> [Listed entries]:
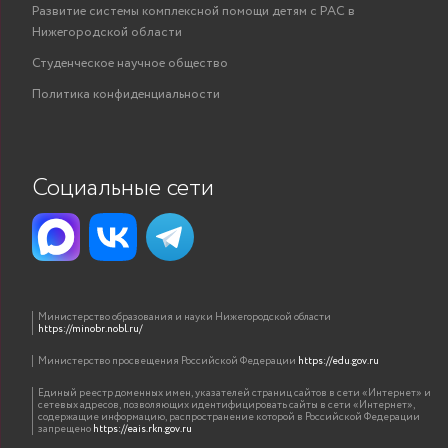
Развитие системы комплексной помощи детям с РАС в
Нижегородской области
Студенческое научное общество
Политика конфиденциальности
Социальные сети
Министерство образования и науки Нижегородской области
https://minobr.nobl.ru/
Министерство просвещения Российской Федерации
https://edu.gov.ru
Единый реестр доменных имен, указателей страниц сайтов в сети «Интернет» и
сетевых адресов, позволяющих идентифицировать сайты в сети «Интернет»,
содержащие информацию, распространение которой в Российской Федерации
запрещено
https://eais.rkn.gov.ru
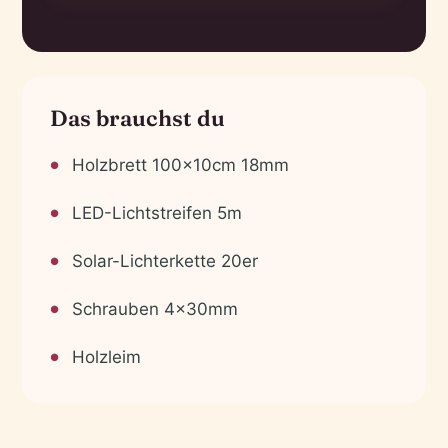
Das brauchst du
Holzbrett 100x10cm 18mm
LED-Lichtstreifen 5m
Solar-Lichterkette 20er
Schrauben 4x30mm
Holzleim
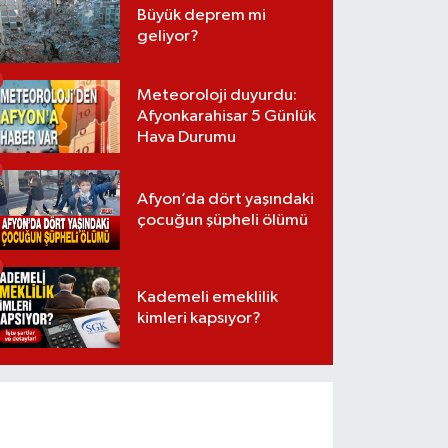
Büyük deprem mi
geliyor?
Meteoroloji duyurdu:
Afyonkarahisar 5 Günlük
Hava Durumu
Afyon’da dört yaşındaki
çocuğun şüpheli ölümü
Kademeli emeklilik
kimleri kapsıyor?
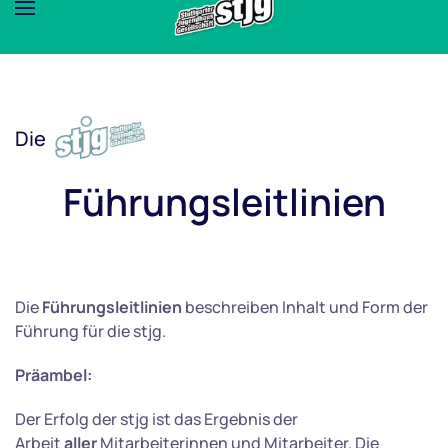
Die
Führungsleitlinien
Die
Führungsleitlinien
beschreiben Inhalt und Form der
Führung für die stjg.
Präambel:
Der Erfolg der stjg ist das Ergebnis der
Arbeit
aller
Mitarbeiterinnen und Mitarbeiter. Die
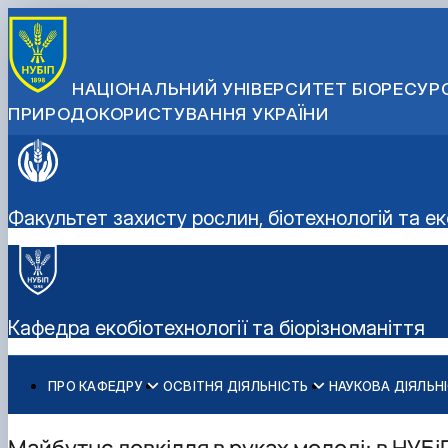
НАЦІОНАЛЬНИЙ УНІВЕРСИТЕТ БІОРЕСУРС
ПРИРОДОКОРИСТУВАННЯ УКРАЇНИ
Факультет захисту рослин, біотехнологій та ек
Кафедра екобіотехнології та біорізноманіття
ПРО КАФЕДРУ
ОСВІТНЯ ДІЯЛЬНІСТЬ
НАУКОВА ДІЯЛЬН
Історія кафедри
ОС «Бакалавр»
Підготовка докторів філософії (PhD)
Вступ-2026
Склад кафедри
ОС «Магістр»
Студентські наукові гуртки
Всеукраїнські олімпіади НУБіП України
Майбутнє довкілля в руках молоді: в НУБі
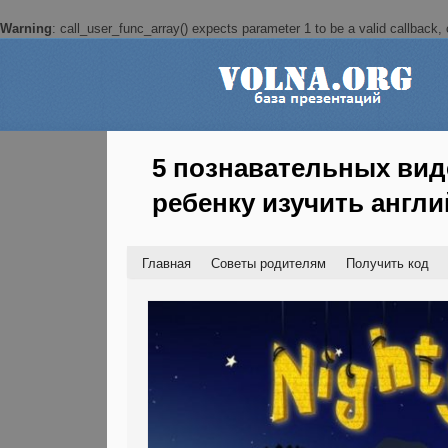
Warning
: call_user_func_array() expects parameter 1 to be a valid callback, c
5 познавательных вид
ребенку изучить англ
Главная
Советы родителям
Получить код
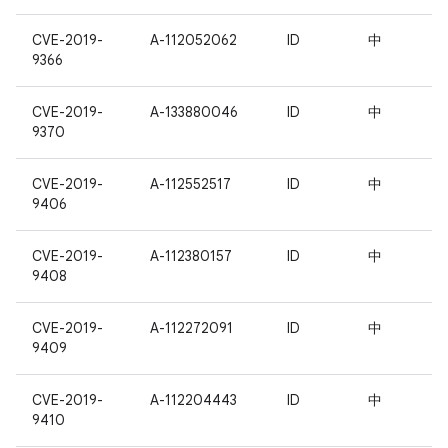
CVE-2019-
A-112052062
ID
中
9366
CVE-2019-
A-133880046
ID
中
9370
CVE-2019-
A-112552517
ID
中
9406
CVE-2019-
A-112380157
ID
中
9408
CVE-2019-
A-112272091
ID
中
9409
CVE-2019-
A-112204443
ID
中
9410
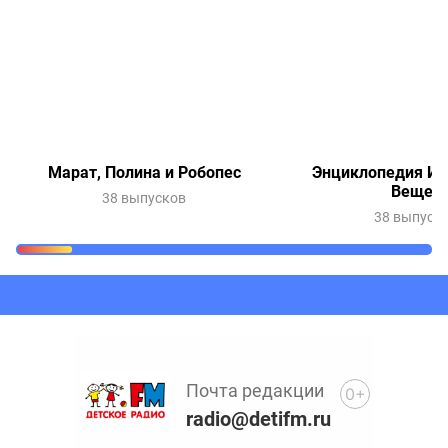
Марат, Полина и Робопес
Энциклопедия Ин
Вещей
38 выпусков
38 выпуск
Очередь прослушивания
Добавьте в очередь прослушивания другие записи
программ или сказок
Почта редакции
0+
radio@detifm.ru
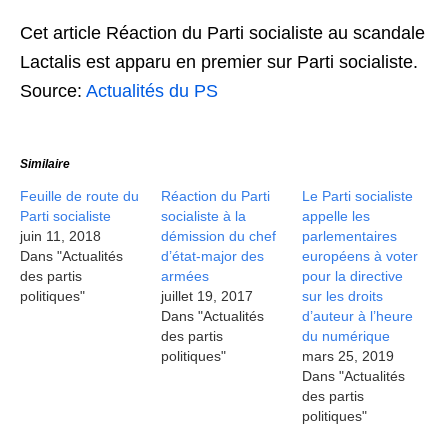
Cet article Réaction du Parti socialiste au scandale
Lactalis est apparu en premier sur Parti socialiste.
Source:
Actualités du PS
Similaire
Feuille de route du
Réaction du Parti
Le Parti socialiste
Parti socialiste
socialiste à la
appelle les
juin 11, 2018
démission du chef
parlementaires
Dans "Actualités
d’état-major des
européens à voter
des partis
armées
pour la directive
politiques"
juillet 19, 2017
sur les droits
Dans "Actualités
d’auteur à l’heure
des partis
du numérique
politiques"
mars 25, 2019
Dans "Actualités
des partis
politiques"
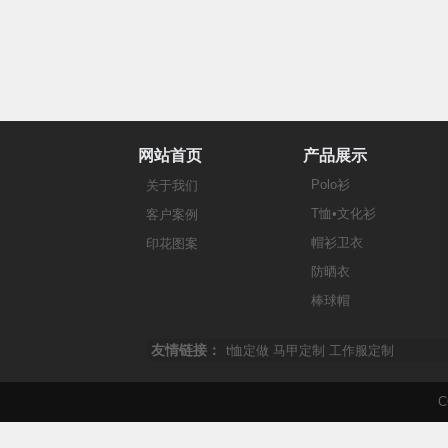
网站首页
产品展示
Polo衫
关于我们
T恤•文化衫
客户案例
帽衫卫衣
印花图案
防晒衣
棒球帽
友情链接：
t恤定做
马甲定制
工作服定制
C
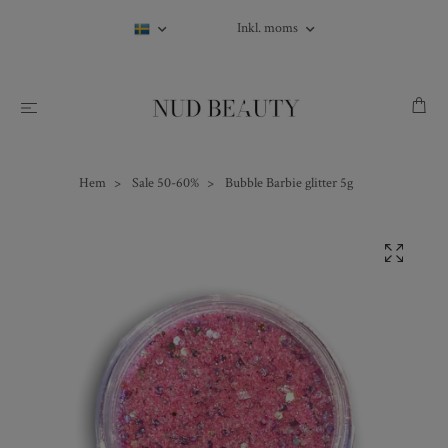
Inkl. moms
Hem
Sale 50-60%
Bubble Barbie glitter 5g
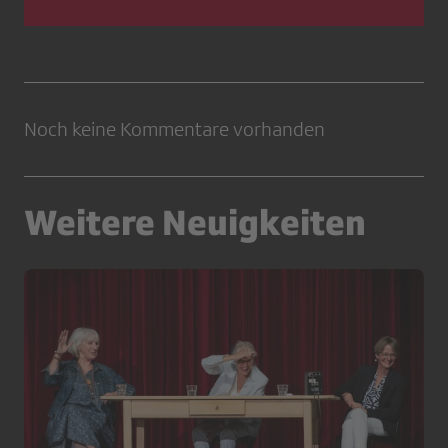
Noch keine Kommentare vorhanden
Weitere Neuigkeiten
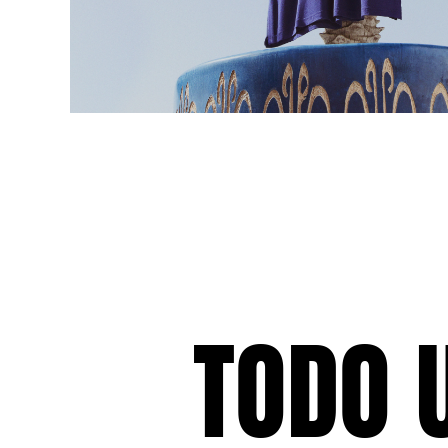
Mujer
Ver todo Mujer
Trajes de baño
Bikinis
Una pieza
Tops
Partes de abajo
Rashguards
Ver todo Trajes de baño
Pret-a-porter
TODO 
Vestidos
Polos
Shorts
Camisas
Túnicas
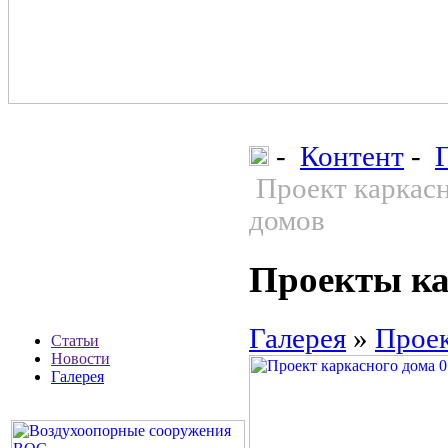
-
Контент
-
Проект каркасн
домов
Проекты ка
Галерея
»
Проек
Статьи
Новости
Галерея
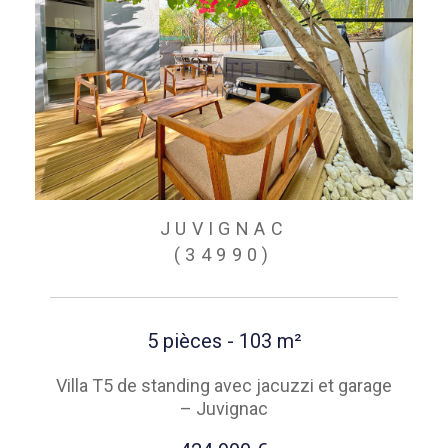
JUVIGNAC
(34990)
5 pièces - 103 m²
Villa T5 de standing avec jacuzzi et garage
– Juvignac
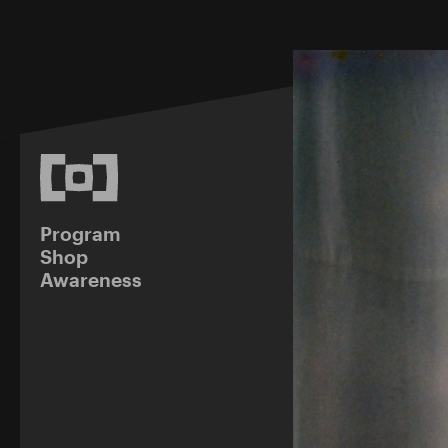
Program
Shop
Awareness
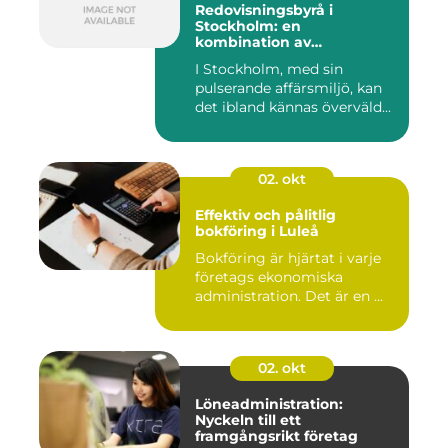
Redovisningsbyrå i
Stockholm: en
kombination av
professionalism och
I Stockholm, med sin
personlig service
pulserande affärsmiljö, kan
det ibland kännas överväld...
02. okt
Effektiv och pålitlig
bokföring i Luleå
Bokföring är hjärtat i varje
företags ekonomiska
administration. Det är en ...
02. okt
Löneadministration:
Nyckeln till ett
framgångsrikt företag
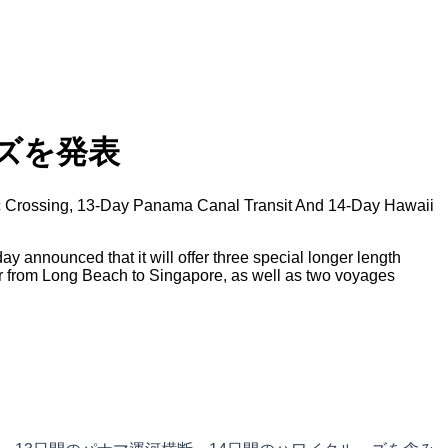
ズを発表
ific Crossing, 13-Day Panama Canal Transit And 14-Day Hawaii
y announced that it will offer three special longer length
r from Long Beach to Singapore, as well as two voyages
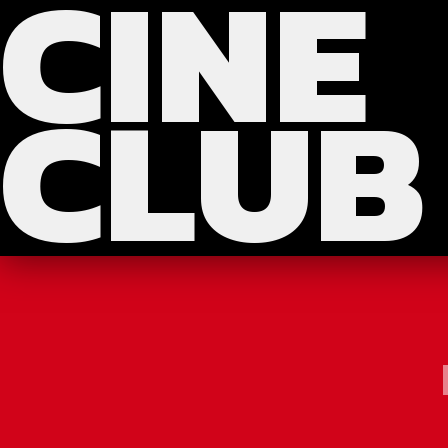
CINE
?>
>>>
CLUB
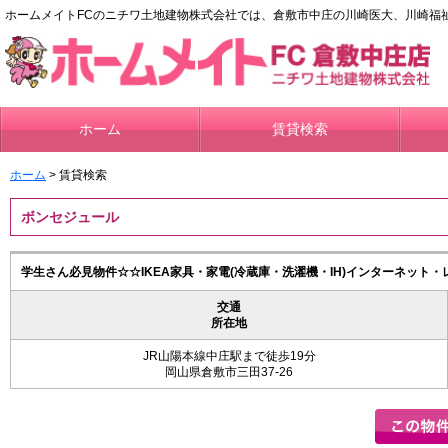
ホームメイトFCのニチワ土地建物株式会社では、倉敷市中庄の川崎医大、川崎福
ホーム
賃貸検索
ホーム
> 賃貸検索
ボンセジュール
学生さん必見物件☆☆IKEA家具・家電(冷蔵庫・洗濯機・IH)インターネット
交通
所在地
JR山陽本線中庄駅まで徒歩19分
岡山県倉敷市三田37-26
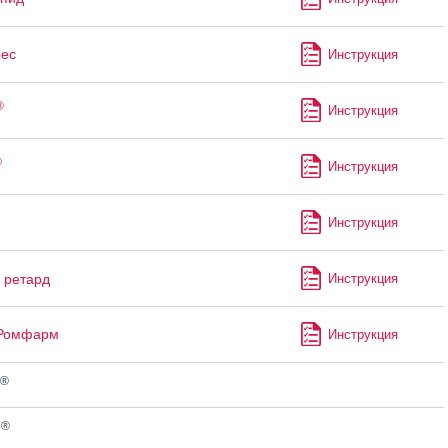
ес
Инструкция
®
Инструкция
®
Инструкция
Инструкция
ретард
Инструкция
 Ромфарм
Инструкция
®
®
н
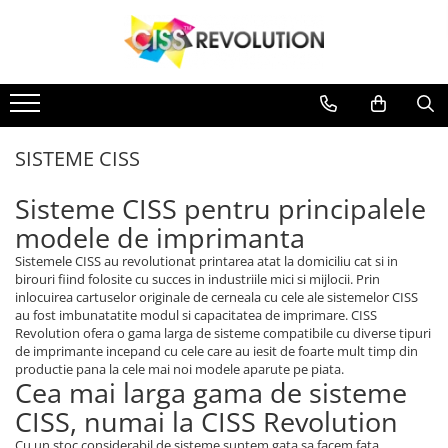
Toate Produsele
Imprimante
CERNEALA
MEDII DE PRINTARE
PLOTERE
IMPRIMANTE
Jet Cerneala
DYE
HARTIE SUBLIMARE
FLATBED
Jet Cerneala
HP
HARTIE FOTO
ECHIPAMENTE
SISTEME CISS
PIGMENT
CONSUMABILE
SISTEME CISS
SUBLIMARE
CERNEALA
Sisteme CISS pentru principalele
DYE
modele de imprimanta
EPSON
Sistemele CISS au revolutionat printarea atat la domiciliu cat si in
CANON
birouri fiind folosite cu succes in industriile mici si mijlocii. Prin
inlocuirea cartuselor originale de cerneala cu cele ale sistemelor CISS
HP
au fost imbunatatite modul si capacitatea de imprimare. CISS
BROTHER
Revolution ofera o gama larga de sisteme compatibile cu diverse tipuri
de imprimante incepand cu cele care au iesit de foarte mult timp din
HP
productie pana la cele mai noi modele aparute pe piata.
PIGMENT
Cea mai larga gama de sisteme
CISS, numai la CISS Revolution
EPSON
HP
Cu un stoc considerabil de sisteme suntem gata sa facem fata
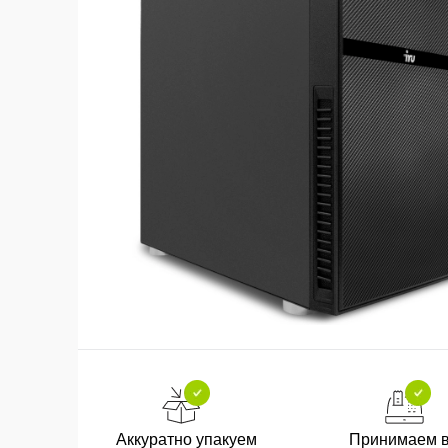
Аккуратно упакуем
Принимаем 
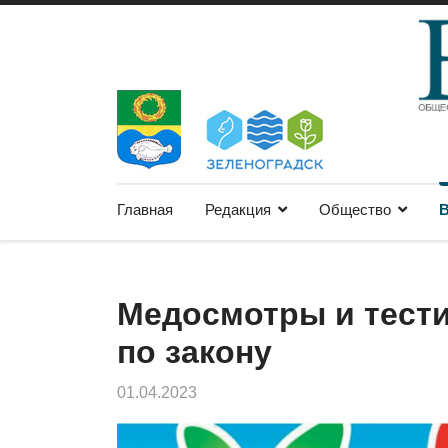
Главная
Редакция
Общество
В
Медосмотры и тест
по закону
01.04.2023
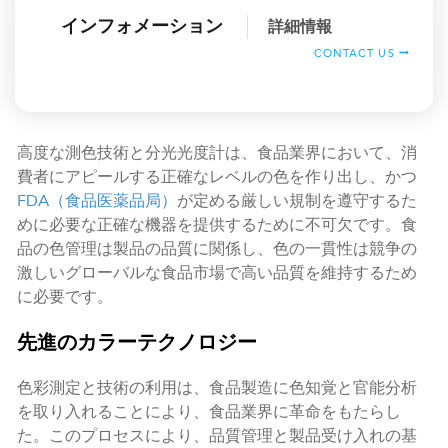
インフォメーション
詳細情報
CONTACT US
高度な測色技術と分光光度計は、食品業界において、消
費者にアピールする正確なレベルの色を作り出し、かつ
FDA（食品医薬品局）
が定める厳しい規制を遵守するた
めに必要な正確な機器を提供するために不可欠です。食
品の色管理は製品の品質に関係し、色の一貫性は競争の
激しいグローバルな食品市場で高い品質を維持するため
に必要です。
先進のカラーテクノロジー
色彩測定と技術の利用は、食品製造に色知覚と官能分析
を取り入れることにより、食品業界に革命をもたらし
た。このプロセスにより、品質管理と製品受け入れの基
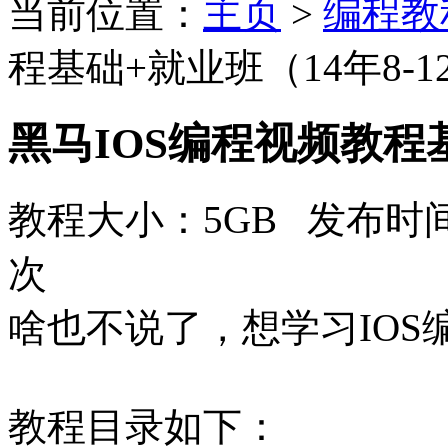
当前位置：
主页
>
编程教
程基础+就业班（14年8-1
黑马IOS编程视频教程基
教程大小：5GB 发布时间：
次
啥也不说了，想学习IO
教程目录如下：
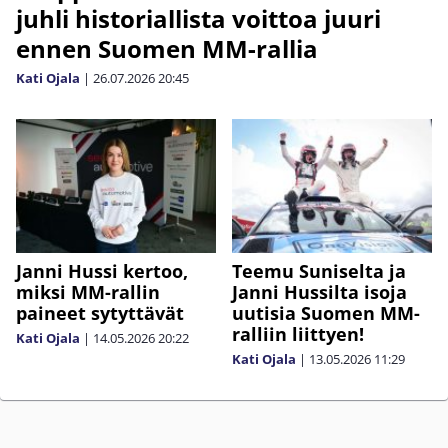
juhli historiallista voittoa juuri
ennen Suomen MM-rallia
Kati Ojala
|
26.07.2026
20:45
Janni Hussi kertoo,
Teemu Suniselta ja
miksi MM-rallin
Janni Hussilta isoja
paineet sytyttävät
uutisia Suomen MM-
ralliin liittyen!
Kati Ojala
|
14.05.2026
20:22
Kati Ojala
|
13.05.2026
11:29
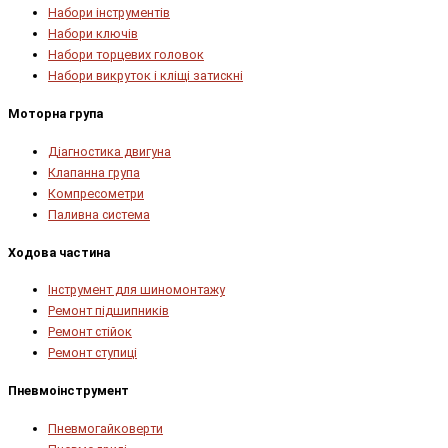
Набори інструментів
Набори ключів
Набори торцевих головок
Набори викруток і кліщі затискні
Моторна група
Діагностика двигуна
Клапанна група
Компресометри
Паливна система
Ходова частина
Інструмент для шиномонтажу
Ремонт підшипників
Ремонт стійок
Ремонт ступиці
Пневмоінструмент
Пневмогайковерти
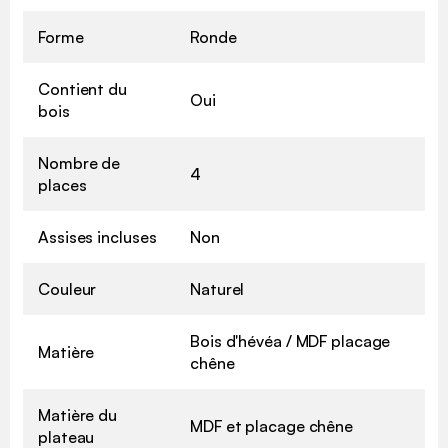
Forme
Ronde
Contient du
Oui
bois
Nombre de
4
places
Assises incluses
Non
Couleur
Naturel
Bois d'hévéa / MDF placage
Matière
chêne
Matière du
MDF et placage chêne
plateau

> [Try it]: Only one stretch of the listing is wanted: the lines starting at the one with "beschreiben Inhalt und Form der" and ending at the one with "5 pièces - 103 m²", copied exactly and free of pictures.

> [Result of the exercise]:
beschreiben Inhalt und Form der
Führung für die stjg.
Präambel:
Der Erfolg der stjg ist das Ergebnis der
Arbeit
aller
Mitarbeiterinnen und Mitarbeiter. Die
НАЦІОНАЛЬНИЙ УНІВЕРСИТЕТ БІОРЕСУРС
ПРИРОДОКОРИСТУВАННЯ УКРАЇНИ
Факультет захисту рослин, біотехнологій та ек
Кафедра екобіотехнології та біорізноманіття
ПРО КАФЕДРУ
ОСВІТНЯ ДІЯЛЬНІСТЬ
НАУКОВА ДІЯЛЬН
Історія кафедри
ОС «Бакалавр»
Підготовка докторів філософії (PhD)
Вступ-2026
Склад кафедри
ОС «Магістр»
Студентські наукові гуртки
Всеукраїнські олімпіади НУБіП України
Майбутнє довкілля в руках молоді: в НУБі
Warning
: call_user_func_array() expects parameter 1 to be a valid callback, c
5 познавательных вид
ребенку изучить англ
Главная
Советы родителям
Получить код
CVE-2019-
A-112052062
ID
中
9366
CVE-2019-
A-133880046
ID
中
9370
CVE-2019-
A-112552517
ID
中
9406
CVE-2019-
A-112380157
ID
中
9408
CVE-2019-
A-112272091
ID
中
9409
CVE-2019-
A-112204443
ID
中
9410
Марат, Полина и Робопес
Энциклопедия Ин
Вещей
38 выпусков
38 выпуск
Очередь прослушивания
Добавьте в очередь прослушивания другие записи
программ или сказок
Почта редакции
0+
radio@detifm.ru
Cet article Réaction du Parti socialiste au scandale
Lactalis est apparu en premier sur Parti socialiste.
Source:
Actualités du PS
Similaire
Feuille de route du
Réaction du Parti
Le Parti socialiste
Parti socialiste
socialiste à la
appelle les
juin 11, 2018
démission du chef
parlementaires
Dans "Actualités
d’état-major des
européens à voter
des partis
armées
pour la directive
politiques"
juillet 19, 2017
sur les droits
Dans "Actualités
d’auteur à l’heure
des partis
du numérique
politiques"
mars 25, 2019
Dans "Actualités
des partis
politiques"
网站首页
产品展示
Polo衫
关于我们
T恤•文化衫
客户案例
帽衫卫衣
印花图案
防晒衣
棒球帽
友情链接：
t恤定做
马甲定制
工作服定制
C
Inkl. moms
Hem
Sale 50-60%
Bubble Barbie glitter 5g
Noch keine Kommentare vorhanden
Weitere Neuigkeiten
Mujer
Ver todo Mujer
Trajes de baño
Bikinis
Una pieza
Tops
Partes de abajo
Rashguards
Ver todo Trajes de baño
Pret-a-porter
TODO 
Vestidos
Polos
Shorts
Camisas
Túnicas
-
Контент
-
Проект каркасн
домов
Проекты ка
Галерея
»
Проек
Статьи
Новости
Галерея
JUVIGNAC
(34990)
5 pièces - 103 m²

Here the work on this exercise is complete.